▸ **DIRECTIONS**
Wherever the word "group" occurs in the lines below, copy the whole line.

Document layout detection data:
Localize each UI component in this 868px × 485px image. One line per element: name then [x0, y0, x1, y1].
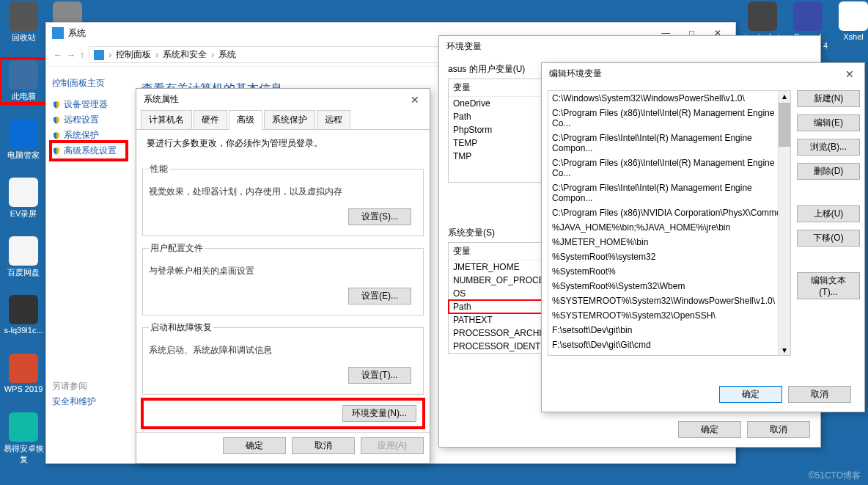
action-button[interactable]: 删除(D) — [797, 163, 860, 180]
sidebar-link[interactable]: 设备管理器 — [52, 97, 125, 112]
security-link[interactable]: 安全和维护 — [52, 394, 125, 409]
path-item[interactable]: %JMETER_HOME%\bin — [548, 235, 790, 249]
cancel-button[interactable]: 取消 — [788, 386, 851, 403]
path-item[interactable]: C:\Windows\System32\WindowsPowerShell\v1… — [548, 91, 790, 106]
ok-button[interactable]: 确定 — [223, 437, 286, 454]
list-item[interactable]: PROCESSOR_IDENTIFI — [449, 340, 544, 353]
settings-button[interactable]: 设置(E)... — [348, 288, 411, 305]
shield-icon — [52, 101, 61, 109]
cancel-button[interactable]: 取消 — [292, 437, 355, 454]
scrollbar[interactable]: ▴ ▾ — [778, 91, 790, 355]
path-item[interactable]: %SYSTEMROOT%\System32\OpenSSH\ — [548, 308, 790, 323]
crumb-item[interactable]: 控制面板 — [116, 48, 151, 61]
watermark: ©51CTO博客 — [809, 470, 861, 482]
path-list[interactable]: C:\Windows\System32\WindowsPowerShell\v1… — [548, 90, 791, 356]
desktop-icon[interactable]: 百度网盘 — [1, 236, 45, 278]
action-button[interactable]: 浏览(B)... — [797, 139, 860, 156]
dialog-titlebar: 编辑环境变量 ✕ — [542, 63, 864, 84]
group-desc: 系统启动、系统故障和调试信息 — [149, 344, 417, 357]
tabs: 计算机名硬件高级系统保护远程 — [136, 110, 430, 130]
forward-icon[interactable]: → — [67, 50, 76, 60]
dialog-buttons: 确定 取消 — [713, 382, 857, 407]
scroll-up-icon[interactable]: ▴ — [779, 91, 790, 101]
path-item[interactable]: C:\Program Files\Intel\Intel(R) Manageme… — [548, 180, 790, 205]
desktop-icon[interactable]: Xshel — [831, 1, 868, 41]
sidebar-link[interactable]: 高级系统设置 — [52, 143, 125, 158]
path-item[interactable]: %SystemRoot%\System32\Wbem — [548, 279, 790, 293]
close-icon[interactable]: ✕ — [842, 68, 857, 80]
back-icon[interactable]: ← — [54, 50, 62, 60]
desktop-icon[interactable]: WPS 2019 — [1, 354, 45, 393]
path-item[interactable]: C:\Program Files\Intel\Intel(R) Manageme… — [548, 131, 790, 156]
action-button[interactable]: 新建(N) — [797, 90, 860, 107]
list-item[interactable]: PROCESSOR_ARCHITE — [449, 327, 544, 340]
settings-group: 性能视觉效果，处理器计划，内存使用，以及虚拟内存设置(S)... — [142, 163, 424, 236]
path-item[interactable]: F:\setsoft\Dev\git\Git\cmd — [548, 338, 790, 352]
desktop-icon[interactable]: 回收站 — [1, 1, 45, 43]
apply-button[interactable]: 应用(A) — [361, 437, 424, 454]
user-vars-list[interactable]: 变量 OneDrivePathPhpStormTEMPTMP — [448, 79, 545, 183]
ok-button[interactable]: 确定 — [719, 386, 782, 403]
ok-button[interactable]: 确定 — [678, 421, 741, 438]
list-item[interactable]: NUMBER_OF_PROCES — [449, 274, 544, 287]
control-panel-sidebar: 控制面板主页 设备管理器远程设置系统保护高级系统设置 另请参阅 安全和维护 — [46, 67, 131, 417]
action-button[interactable]: 上移(U) — [797, 205, 860, 222]
path-item[interactable]: C:\Program Files (x86)\Intel\Intel(R) Ma… — [548, 156, 790, 180]
admin-note: 要进行大多数更改，你必须作为管理员登录。 — [136, 130, 430, 157]
cancel-button[interactable]: 取消 — [747, 421, 810, 438]
list-item[interactable]: JMETER_HOME — [449, 260, 544, 274]
edit-env-dialog: 编辑环境变量 ✕ C:\Windows\System32\WindowsPowe… — [541, 62, 865, 412]
desktop-icon[interactable]: 此电脑 — [1, 60, 45, 102]
crumb-item[interactable]: 系统和安全 — [163, 48, 207, 61]
scroll-down-icon[interactable]: ▾ — [779, 345, 790, 355]
settings-button[interactable]: 设置(T)... — [348, 367, 411, 384]
dialog-titlebar: 环境变量 — [439, 36, 820, 57]
group-desc: 视觉效果，处理器计划，内存使用，以及虚拟内存 — [149, 186, 417, 198]
system-properties-dialog: 系统属性 ✕ 计算机名硬件高级系统保护远程 要进行大多数更改，你必须作为管理员登… — [136, 88, 430, 464]
dialog-buttons: 确定 取消 — [672, 417, 816, 442]
path-item[interactable]: %JAVA_HOME%\bin;%JAVA_HOME%\jre\bin — [548, 220, 790, 235]
settings-button[interactable]: 设置(S)... — [348, 208, 411, 225]
list-item[interactable]: TEMP — [449, 136, 544, 150]
path-item[interactable]: %SystemRoot%\system32 — [548, 249, 790, 264]
cp-home[interactable]: 控制面板主页 — [52, 77, 125, 90]
close-icon[interactable]: ✕ — [408, 94, 422, 106]
desktop-icon[interactable]: 电脑管家 — [1, 119, 45, 161]
action-button[interactable]: 编辑文本(T)... — [797, 272, 860, 299]
tab[interactable]: 高级 — [229, 110, 262, 130]
list-item[interactable]: PATHEXT — [449, 313, 544, 327]
list-item[interactable]: PhpStorm — [449, 123, 544, 136]
tab[interactable]: 系统保护 — [264, 110, 315, 129]
path-item[interactable]: %SYSTEMROOT%\System32\WindowsPowerShell\… — [548, 293, 790, 308]
col-variable: 变量 — [453, 245, 471, 258]
crumb-item[interactable]: 系统 — [218, 48, 236, 61]
path-item[interactable]: C:\Program Files (x86)\NVIDIA Corporatio… — [548, 205, 790, 220]
desktop-icon[interactable]: EV录屏 — [1, 178, 45, 219]
list-item[interactable]: Path — [449, 300, 544, 313]
scrollbar-thumb[interactable] — [779, 103, 790, 147]
path-item[interactable]: C:\Program Files (x86)\Intel\Intel(R) Ma… — [548, 106, 790, 131]
path-item[interactable]: %SystemRoot% — [548, 264, 790, 279]
desktop-icon[interactable]: s-lq39l1c... — [1, 295, 45, 335]
desktop-icon[interactable]: 易得安卓恢复 — [1, 412, 45, 465]
action-button[interactable]: 下移(O) — [797, 230, 860, 247]
sidebar-link[interactable]: 系统保护 — [52, 128, 125, 143]
dialog-title: 编辑环境变量 — [549, 68, 602, 80]
list-item[interactable]: OS — [449, 287, 544, 300]
up-icon[interactable]: ↑ — [80, 50, 84, 60]
env-variables-button[interactable]: 环境变量(N)... — [342, 405, 416, 422]
action-button[interactable]: 编辑(E) — [797, 114, 860, 131]
list-item[interactable]: Path — [449, 110, 544, 123]
sidebar-link[interactable]: 远程设置 — [52, 112, 125, 128]
sys-vars-list[interactable]: 变量 JMETER_HOMENUMBER_OF_PROCESOSPathPATH… — [448, 242, 545, 354]
path-item[interactable]: F:\setsoft\Dev\phpstudy2018\PHPTutorial\… — [548, 352, 790, 356]
tab[interactable]: 硬件 — [194, 110, 227, 129]
list-item[interactable]: OneDrive — [449, 97, 544, 110]
dialog-title: 环境变量 — [446, 40, 482, 53]
path-item[interactable]: F:\setsoft\Dev\git\bin — [548, 323, 790, 338]
list-item[interactable]: TMP — [449, 150, 544, 163]
app-icon — [52, 27, 64, 39]
dialog-title: 系统属性 — [144, 93, 179, 106]
tab[interactable]: 计算机名 — [141, 110, 192, 129]
tab[interactable]: 远程 — [317, 110, 350, 129]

▸ **WRITTEN RESPONSE**
group-desc: 系统启动、系统故障和调试信息 — [149, 344, 417, 357]
settings-group: 性能视觉效果，处理器计划，内存使用，以及虚拟内存设置(S)... — [142, 163, 424, 236]
group-desc: 视觉效果，处理器计划，内存使用，以及虚拟内存 — [149, 186, 417, 198]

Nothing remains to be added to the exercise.